PwnLand

Tcache Mechanism Overview : GLIBC 2.27

GLIBC 2.27 introduced tcache bins which refer to thread cache mechanism for the heap allocation methods, the tcache bins are as of identical from the fastbins, the difference arisesas:


GLIBC Source: Tcache


#if USE_TCACHE
/* We want 64 entries.  This is an arbitrary limit, which tunables can reduce.  */
# define TCACHE_MAX_BINS		64
# define MAX_TCACHE_SIZE	tidx2usize (TCACHE_MAX_BINS-1)

/* Only used to pre-fill the tunables.  */
# define tidx2usize(idx)	(((size_t) idx) * MALLOC_ALIGNMENT + MINSIZE - SIZE_SZ)

/* When "x" is from chunksize().  */
# define csize2tidx(x) (((x) - MINSIZE + MALLOC_ALIGNMENT - 1) / MALLOC_ALIGNMENT)
/* When "x" is a user-provided size.  */
# define usize2tidx(x) csize2tidx (request2size (x))

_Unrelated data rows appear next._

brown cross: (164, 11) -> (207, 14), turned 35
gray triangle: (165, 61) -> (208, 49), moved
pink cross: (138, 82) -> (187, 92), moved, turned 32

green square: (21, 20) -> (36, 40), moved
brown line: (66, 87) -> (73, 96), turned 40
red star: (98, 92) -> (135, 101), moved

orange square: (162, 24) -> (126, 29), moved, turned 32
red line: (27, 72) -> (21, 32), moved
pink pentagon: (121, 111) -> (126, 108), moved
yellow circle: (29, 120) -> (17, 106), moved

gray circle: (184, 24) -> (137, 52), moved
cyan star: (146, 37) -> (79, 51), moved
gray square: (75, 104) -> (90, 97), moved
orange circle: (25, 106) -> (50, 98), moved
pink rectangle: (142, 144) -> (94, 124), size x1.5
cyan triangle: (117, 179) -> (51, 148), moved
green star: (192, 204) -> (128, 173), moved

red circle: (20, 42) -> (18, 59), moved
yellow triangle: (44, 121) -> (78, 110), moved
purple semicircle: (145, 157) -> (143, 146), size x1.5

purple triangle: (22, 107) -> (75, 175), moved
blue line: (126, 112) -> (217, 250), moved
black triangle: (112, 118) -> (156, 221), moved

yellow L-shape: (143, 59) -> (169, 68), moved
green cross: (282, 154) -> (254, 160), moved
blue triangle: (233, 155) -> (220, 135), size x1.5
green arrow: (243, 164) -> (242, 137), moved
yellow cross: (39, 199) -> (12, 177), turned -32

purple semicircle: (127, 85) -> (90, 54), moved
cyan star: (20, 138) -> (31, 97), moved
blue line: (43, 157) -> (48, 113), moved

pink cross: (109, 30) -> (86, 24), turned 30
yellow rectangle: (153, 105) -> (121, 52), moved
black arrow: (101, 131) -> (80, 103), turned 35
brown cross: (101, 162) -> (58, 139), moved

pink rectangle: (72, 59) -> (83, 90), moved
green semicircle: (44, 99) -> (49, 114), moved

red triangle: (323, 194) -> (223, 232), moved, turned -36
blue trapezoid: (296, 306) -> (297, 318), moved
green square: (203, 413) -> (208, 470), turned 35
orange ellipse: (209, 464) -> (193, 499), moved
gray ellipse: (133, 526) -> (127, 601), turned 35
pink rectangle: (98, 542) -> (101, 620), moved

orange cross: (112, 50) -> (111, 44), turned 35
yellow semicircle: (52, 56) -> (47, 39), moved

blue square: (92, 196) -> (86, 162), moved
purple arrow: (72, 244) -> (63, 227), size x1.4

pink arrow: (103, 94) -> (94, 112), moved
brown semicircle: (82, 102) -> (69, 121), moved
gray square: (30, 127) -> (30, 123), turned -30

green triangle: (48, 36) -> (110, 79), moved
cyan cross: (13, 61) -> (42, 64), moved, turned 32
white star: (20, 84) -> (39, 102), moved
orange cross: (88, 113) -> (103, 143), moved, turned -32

/* With rounding and alignment, the bins are...
   idx 0   bytes 0..24 (64-bit) or 0..12 (32-bit)
   idx 1   bytes 25..40 or 13..20
   idx 2   bytes 41..56 or 21..28
   etc.  */

/* This is another arbitrary limit, which tunables can change.  Each
   tcache bin will hold at most this number of chunks.  */
# define TCACHE_FILL_COUNT 7
#endif

In here, the default size of tcache bin is 64, then the function tidx2usize is used to get the rounded size of a chunk depending on which index it is located to. Then the other bunch of utilities are defined, the alighment and rounding done on the size provided is then decide which chunk it belongs to. After that, the TCACHE_FILL_COUNTS is given the value 7, which refers to the number of free’d chunks of the same size would be stored, for example if we have 12 chunks of size between 0 - 24, and we free them, the first 7 free’d chunks would land into the tcache bins.


Tcache Structure

The structure of the tcache bins is defined as:-

/* We overlay this structure on the user-data portion of a chunk when
   the chunk is stored in the per-thread cache.  */
typedef struct tcache_entry
{
  struct tcache_entry *next;
} tcache_entry;

/* There is one of these for each thread, which contains the
   per-thread cache (hence "tcache_perthread_struct").  Keeping
   overall size low is mildly important.  Note that COUNTS and ENTRIES
   are redundant (we could have just counted the linked list each
   time), this is for performance reasons.  */
typedef struct tcache_perthread_struct
{
  char counts[TCACHE_MAX_BINS];
  tcache_entry *entries[TCACHE_MAX_BINS];
} tcache_perthread_struct;

The structure of the tcache_entry, there’s a pointer to the next tcache_entry via next pointer, this implements the basic idea of a singly linked list. Then we have a tcache_perthread_struct which refers of the tcache struct and it is different for every thread, within the structure it defines the maximum number of bins the tcache is supposed to hold and then it creates the number of those linked list of type tcache_entry.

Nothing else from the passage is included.